Regional Land Transport Demand Model

Technical notes for practitioners

June 2024

June 2024 Publication Dr Eilya TorshizianAlina Fehling

Abstract

The National Land Transport Demand Model (NLTDM) was developed between 2011 and 2012. It was intended to be a tool for considering how transport demand may evolve, rather than a tool for providing point estimates of demand.

The model takes a hybrid approach to forecasting transport demand. This simplifies the relationship between transport demand and macroeconomic aggregates. However, it combines top-down relationships with additional details of behavioural parameters and often includes reduced (that is, simplified) forms of conventional regional transport models.

With policy discussions focusing more on equity, emissions and inclusion, there is an increasing demand for more flexible policy models and tools. The Regional Land Transport Demand Model (RLTDM) provides a useful framework for current policy discussions. However, it was developed using the MATLAB software package, which is rarely used by practitioners.
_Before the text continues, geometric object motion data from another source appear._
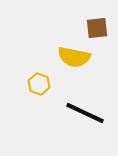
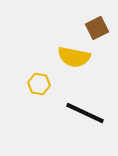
brown square: rotated 20 degrees counterclockwise
yellow hexagon: rotated 10 degrees counterclockwise
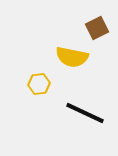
yellow semicircle: moved 2 px left
yellow hexagon: rotated 15 degrees counterclockwise
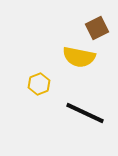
yellow semicircle: moved 7 px right
yellow hexagon: rotated 15 degrees counterclockwise
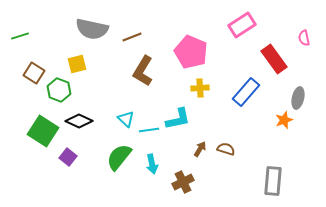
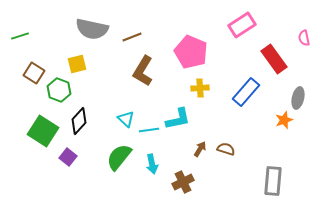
black diamond: rotated 72 degrees counterclockwise
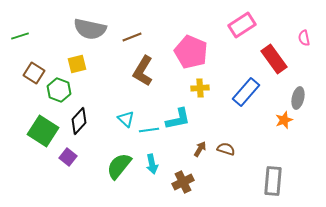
gray semicircle: moved 2 px left
green semicircle: moved 9 px down
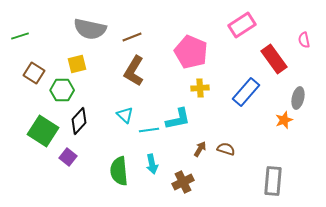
pink semicircle: moved 2 px down
brown L-shape: moved 9 px left
green hexagon: moved 3 px right; rotated 20 degrees counterclockwise
cyan triangle: moved 1 px left, 4 px up
green semicircle: moved 5 px down; rotated 44 degrees counterclockwise
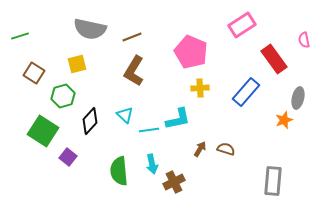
green hexagon: moved 1 px right, 6 px down; rotated 15 degrees counterclockwise
black diamond: moved 11 px right
brown cross: moved 9 px left
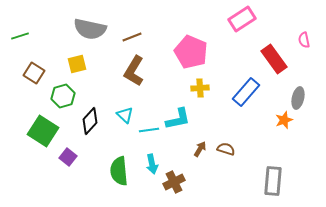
pink rectangle: moved 6 px up
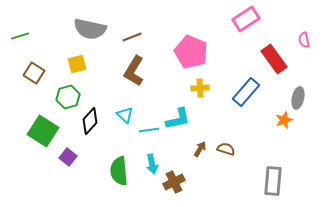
pink rectangle: moved 4 px right
green hexagon: moved 5 px right, 1 px down
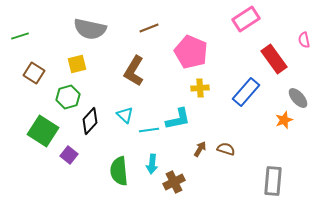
brown line: moved 17 px right, 9 px up
gray ellipse: rotated 55 degrees counterclockwise
purple square: moved 1 px right, 2 px up
cyan arrow: rotated 18 degrees clockwise
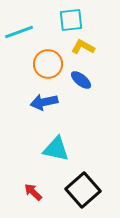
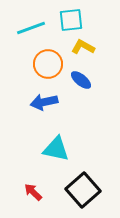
cyan line: moved 12 px right, 4 px up
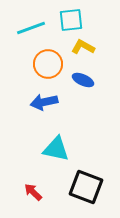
blue ellipse: moved 2 px right; rotated 15 degrees counterclockwise
black square: moved 3 px right, 3 px up; rotated 28 degrees counterclockwise
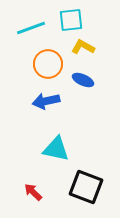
blue arrow: moved 2 px right, 1 px up
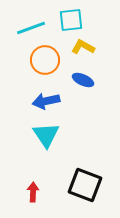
orange circle: moved 3 px left, 4 px up
cyan triangle: moved 10 px left, 14 px up; rotated 44 degrees clockwise
black square: moved 1 px left, 2 px up
red arrow: rotated 48 degrees clockwise
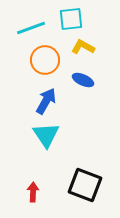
cyan square: moved 1 px up
blue arrow: rotated 132 degrees clockwise
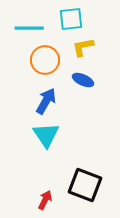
cyan line: moved 2 px left; rotated 20 degrees clockwise
yellow L-shape: rotated 40 degrees counterclockwise
red arrow: moved 12 px right, 8 px down; rotated 24 degrees clockwise
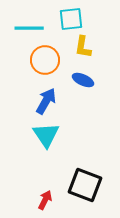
yellow L-shape: rotated 70 degrees counterclockwise
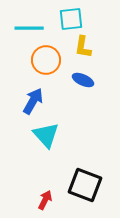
orange circle: moved 1 px right
blue arrow: moved 13 px left
cyan triangle: rotated 8 degrees counterclockwise
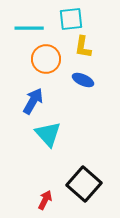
orange circle: moved 1 px up
cyan triangle: moved 2 px right, 1 px up
black square: moved 1 px left, 1 px up; rotated 20 degrees clockwise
New Zealand Transport Agency Waka Kotahi (NZTA) commissioned Principal Economics Limited to recode the RLTDM in Stata, using its matrix language (Mata), and provide further notes for practitioners on how to use the model.

The hybrid approach means the NLTDM can be manipulated by people with differing degrees of modelling expertise. This enables researchers and policy advisors to further investigate transport-demand factors, which is useful given the inherent uncertainty with transport modelling. The model evaluates transport-demand scenarios 30 years into the future, taking account of mega-trends in:

  • population growth
  • spatial demography
  • technology
  • income and economic growth
  • industrial composition
  • policy and prices in relevant areas

This report provides a technical tagline: of the Regional Land Transport Demand Model (RLTDM), which is a hybrid approach to forecasting transport demand across New Zealand regions. The model’s outputs include deterministic and stochastic forecasts of a wide range of economic and transport series. We re-coded the model in Stata and Mata.